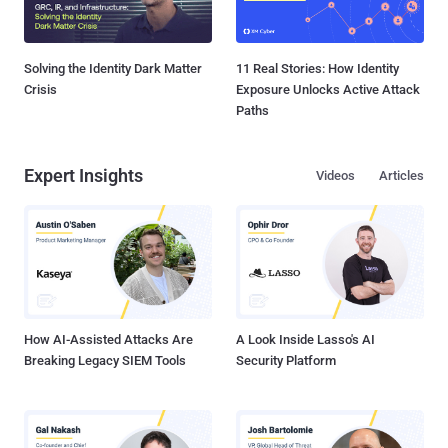
Solving the Identity Dark Matter
11 Real Stories: How Identity
Crisis
Exposure Unlocks Active Attack
Paths
Expert Insights
Videos
Articles
How AI-Assisted Attacks Are
A Look Inside Lasso's AI
Breaking Legacy SIEM Tools
Security Platform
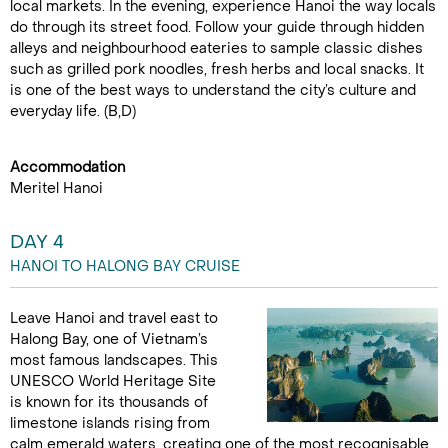
local markets. In the evening, experience Hanoi the way locals
do through its street food. Follow your guide through hidden
alleys and neighbourhood eateries to sample classic dishes
such as grilled pork noodles, fresh herbs and local snacks. It
is one of the best ways to understand the city’s culture and
everyday life. (B,D)
Accommodation
Meritel Hanoi
DAY 4
HANOI TO HALONG BAY CRUISE
Leave Hanoi and travel east to
Halong Bay, one of Vietnam’s
most famous landscapes. This
UNESCO World Heritage Site
is known for its thousands of
limestone islands rising from
calm emerald waters, creating one of the most recognisable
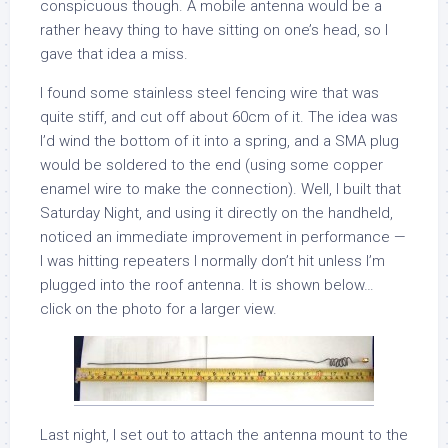
conspicuous though. A mobile antenna would be a
rather heavy thing to have sitting on one’s head, so I
gave that idea a miss.
I found some stainless steel fencing wire that was
quite stiff, and cut off about 60cm of it. The idea was
I’d wind the bottom of it into a spring, and a SMA plug
would be soldered to the end (using some copper
enamel wire to make the connection). Well, I built that
Saturday Night, and using it directly on the handheld,
noticed an immediate improvement in performance —
I was hitting repeaters I normally don’t hit unless I’m
plugged into the roof antenna. It is shown below…
click on the photo for a larger view.
Last night, I set out to attach the antenna mount to the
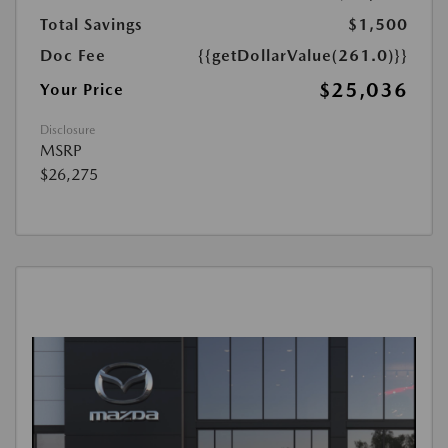
Total Savings
$1,500
Doc Fee
{{getDollarValue(261.0)}}
$25,036
Your Price
Disclosure
MSRP
$26,275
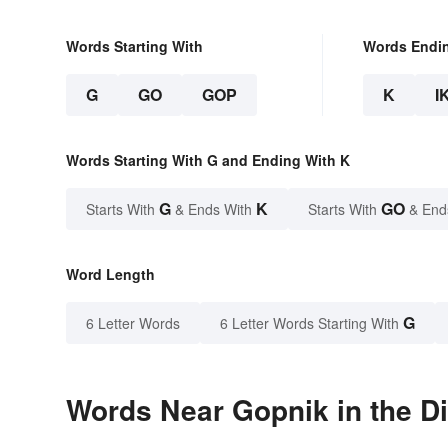
Words Starting With
Words Endi
G
GO
GOP
K
I
Words Starting With G and Ending With K
G
K
GO
Starts With
& Ends With
Starts With
& End
Word Length
G
6 Letter Words
6 Letter Words Starting With
Words Near Gopnik in the Di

### YOUR GOAL
Tell how many lines of the data include the word "most", without any other words.

### ANSWER FOR THE TASK
2